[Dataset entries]

=== Begin Enclosure ===

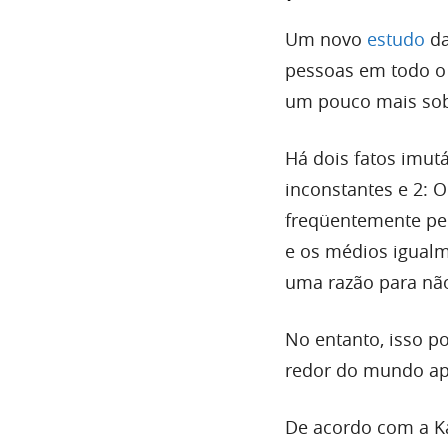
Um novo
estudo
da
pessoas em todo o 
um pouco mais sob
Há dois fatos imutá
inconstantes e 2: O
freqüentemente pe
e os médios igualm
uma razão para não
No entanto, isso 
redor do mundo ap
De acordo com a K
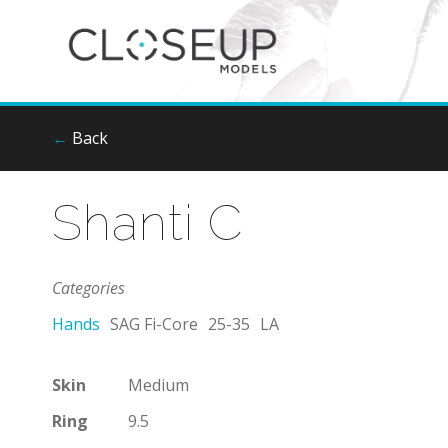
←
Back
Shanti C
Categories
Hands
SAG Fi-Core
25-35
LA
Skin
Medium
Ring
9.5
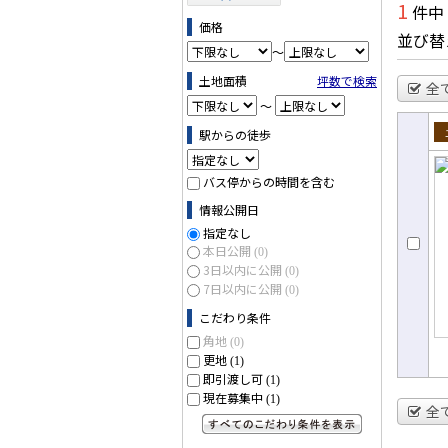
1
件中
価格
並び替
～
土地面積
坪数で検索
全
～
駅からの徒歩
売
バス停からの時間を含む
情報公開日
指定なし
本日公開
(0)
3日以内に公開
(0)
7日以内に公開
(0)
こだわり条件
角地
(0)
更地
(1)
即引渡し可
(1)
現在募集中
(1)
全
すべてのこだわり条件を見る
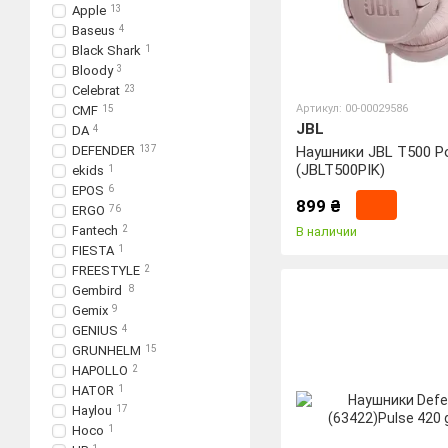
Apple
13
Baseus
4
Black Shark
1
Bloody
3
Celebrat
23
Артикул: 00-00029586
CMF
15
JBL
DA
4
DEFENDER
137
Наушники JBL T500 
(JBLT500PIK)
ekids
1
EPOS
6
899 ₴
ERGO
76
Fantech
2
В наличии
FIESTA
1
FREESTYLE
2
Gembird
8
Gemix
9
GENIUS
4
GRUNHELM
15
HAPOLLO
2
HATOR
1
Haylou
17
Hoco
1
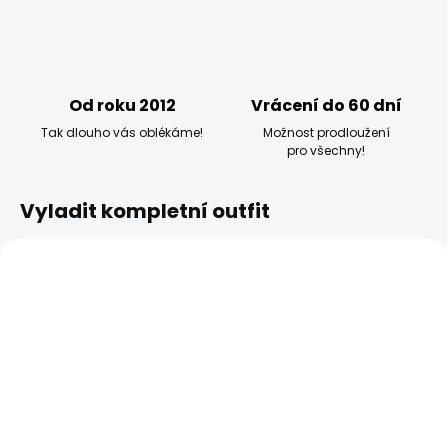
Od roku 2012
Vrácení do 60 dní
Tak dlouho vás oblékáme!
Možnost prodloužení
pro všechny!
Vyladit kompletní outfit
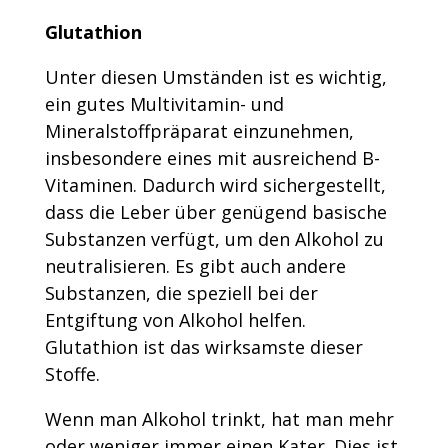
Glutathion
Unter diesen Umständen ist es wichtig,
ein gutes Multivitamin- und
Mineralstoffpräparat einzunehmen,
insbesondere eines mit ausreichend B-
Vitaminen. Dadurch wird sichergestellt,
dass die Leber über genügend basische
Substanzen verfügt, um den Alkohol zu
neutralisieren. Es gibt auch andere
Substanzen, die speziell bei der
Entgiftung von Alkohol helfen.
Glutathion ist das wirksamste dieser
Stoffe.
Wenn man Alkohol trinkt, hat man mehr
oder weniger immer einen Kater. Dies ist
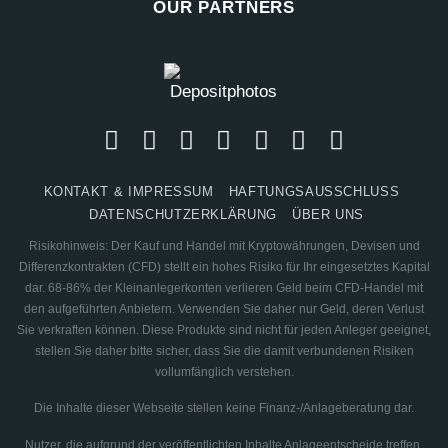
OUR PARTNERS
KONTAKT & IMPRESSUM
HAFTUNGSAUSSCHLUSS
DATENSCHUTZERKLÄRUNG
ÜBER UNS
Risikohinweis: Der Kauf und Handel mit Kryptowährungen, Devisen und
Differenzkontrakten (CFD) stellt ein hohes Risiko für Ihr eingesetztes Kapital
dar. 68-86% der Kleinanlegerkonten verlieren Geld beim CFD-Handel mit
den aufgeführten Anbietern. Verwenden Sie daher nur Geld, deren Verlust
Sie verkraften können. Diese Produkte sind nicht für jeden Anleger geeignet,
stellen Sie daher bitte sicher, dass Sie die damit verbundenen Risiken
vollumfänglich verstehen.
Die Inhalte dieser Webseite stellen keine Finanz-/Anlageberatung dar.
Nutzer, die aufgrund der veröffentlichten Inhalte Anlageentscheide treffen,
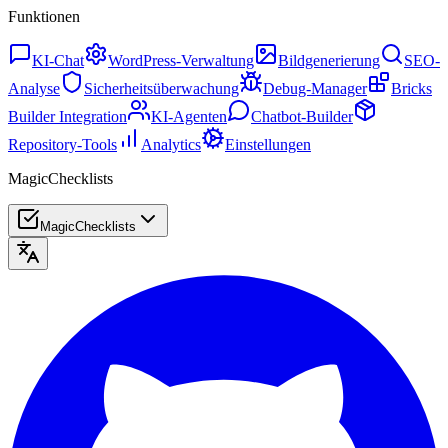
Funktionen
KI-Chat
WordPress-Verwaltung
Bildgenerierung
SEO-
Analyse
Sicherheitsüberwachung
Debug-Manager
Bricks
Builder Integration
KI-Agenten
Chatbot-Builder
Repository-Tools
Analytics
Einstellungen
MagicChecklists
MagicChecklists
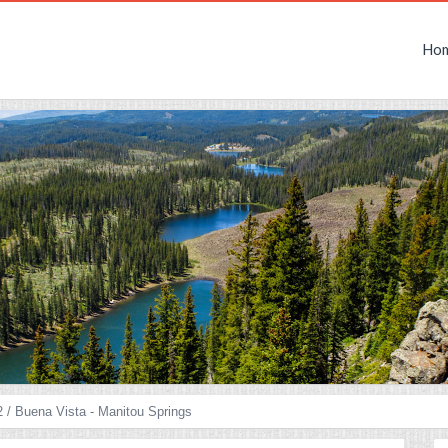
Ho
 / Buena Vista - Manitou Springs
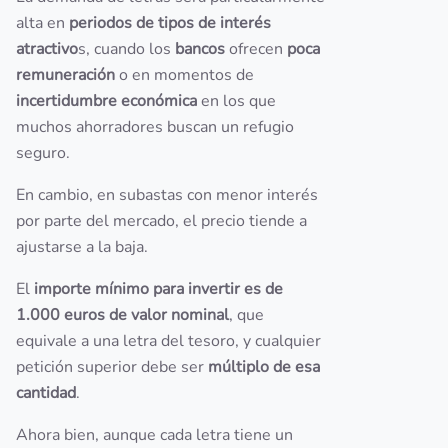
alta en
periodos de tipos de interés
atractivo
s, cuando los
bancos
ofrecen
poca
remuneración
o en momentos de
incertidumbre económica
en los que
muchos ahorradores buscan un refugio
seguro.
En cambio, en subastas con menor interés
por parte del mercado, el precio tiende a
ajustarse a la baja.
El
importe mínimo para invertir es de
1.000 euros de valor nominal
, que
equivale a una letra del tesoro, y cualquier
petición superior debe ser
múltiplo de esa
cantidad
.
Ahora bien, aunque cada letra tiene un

=== End Enclosure ===
=== Begin Enclosure ===

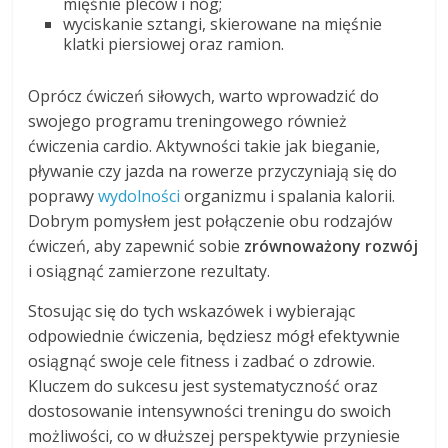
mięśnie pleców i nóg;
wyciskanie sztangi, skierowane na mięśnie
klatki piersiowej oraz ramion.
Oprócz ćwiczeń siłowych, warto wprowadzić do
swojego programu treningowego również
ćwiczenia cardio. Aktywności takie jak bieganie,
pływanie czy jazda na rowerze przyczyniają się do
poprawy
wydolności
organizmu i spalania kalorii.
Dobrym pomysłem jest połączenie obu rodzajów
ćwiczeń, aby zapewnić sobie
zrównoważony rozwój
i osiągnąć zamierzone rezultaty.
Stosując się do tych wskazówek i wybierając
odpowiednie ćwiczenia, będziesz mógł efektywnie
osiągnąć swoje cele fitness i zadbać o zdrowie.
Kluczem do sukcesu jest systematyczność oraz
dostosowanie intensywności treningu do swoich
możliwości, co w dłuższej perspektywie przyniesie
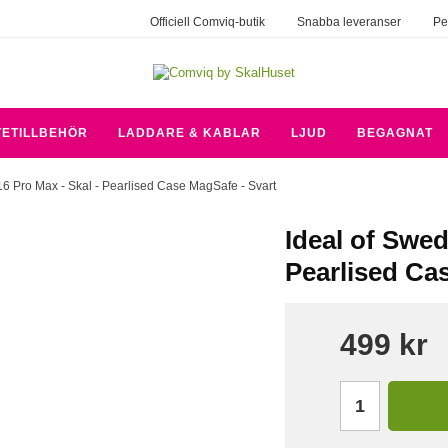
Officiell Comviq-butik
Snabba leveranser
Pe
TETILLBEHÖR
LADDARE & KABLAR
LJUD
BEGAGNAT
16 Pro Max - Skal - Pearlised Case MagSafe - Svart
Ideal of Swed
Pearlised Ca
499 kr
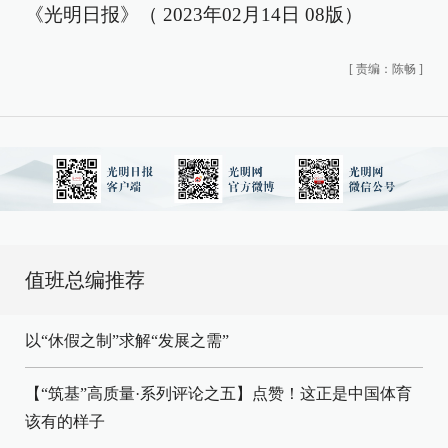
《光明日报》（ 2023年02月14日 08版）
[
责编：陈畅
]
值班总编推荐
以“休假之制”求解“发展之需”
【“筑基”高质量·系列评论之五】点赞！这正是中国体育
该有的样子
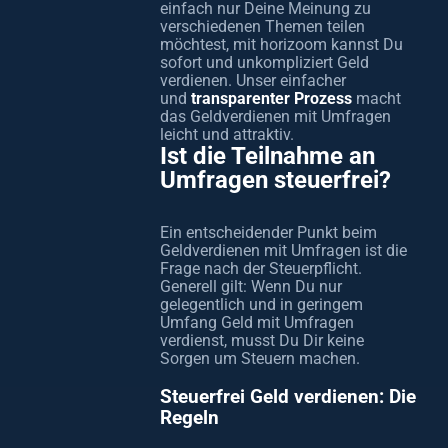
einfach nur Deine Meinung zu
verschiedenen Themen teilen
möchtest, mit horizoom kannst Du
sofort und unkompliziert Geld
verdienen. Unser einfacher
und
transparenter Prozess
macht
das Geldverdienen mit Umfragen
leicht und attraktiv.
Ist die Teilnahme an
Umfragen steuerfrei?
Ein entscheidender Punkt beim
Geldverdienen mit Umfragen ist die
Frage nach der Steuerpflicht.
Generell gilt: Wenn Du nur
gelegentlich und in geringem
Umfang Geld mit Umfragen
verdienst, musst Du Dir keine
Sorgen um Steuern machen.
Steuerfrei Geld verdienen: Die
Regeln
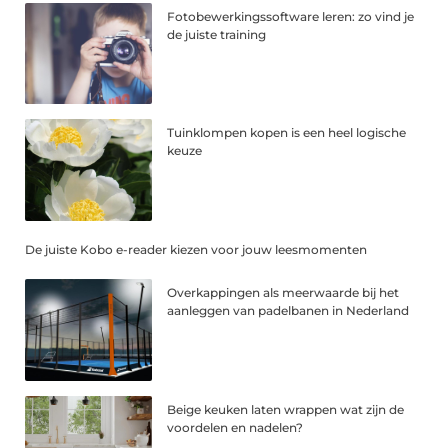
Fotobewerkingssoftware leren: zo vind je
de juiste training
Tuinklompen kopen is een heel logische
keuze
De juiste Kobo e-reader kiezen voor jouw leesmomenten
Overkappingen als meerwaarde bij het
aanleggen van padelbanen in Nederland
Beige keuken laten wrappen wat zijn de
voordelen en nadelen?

=== End Enclosure ===

Aim of the task:
Search the data for the string "ćwiczenia" and copy every line where it appears.

Answer box:
ćwiczenia cardio. Aktywności takie jak bieganie,
odpowiednie ćwiczenia, będziesz mógł efektywnie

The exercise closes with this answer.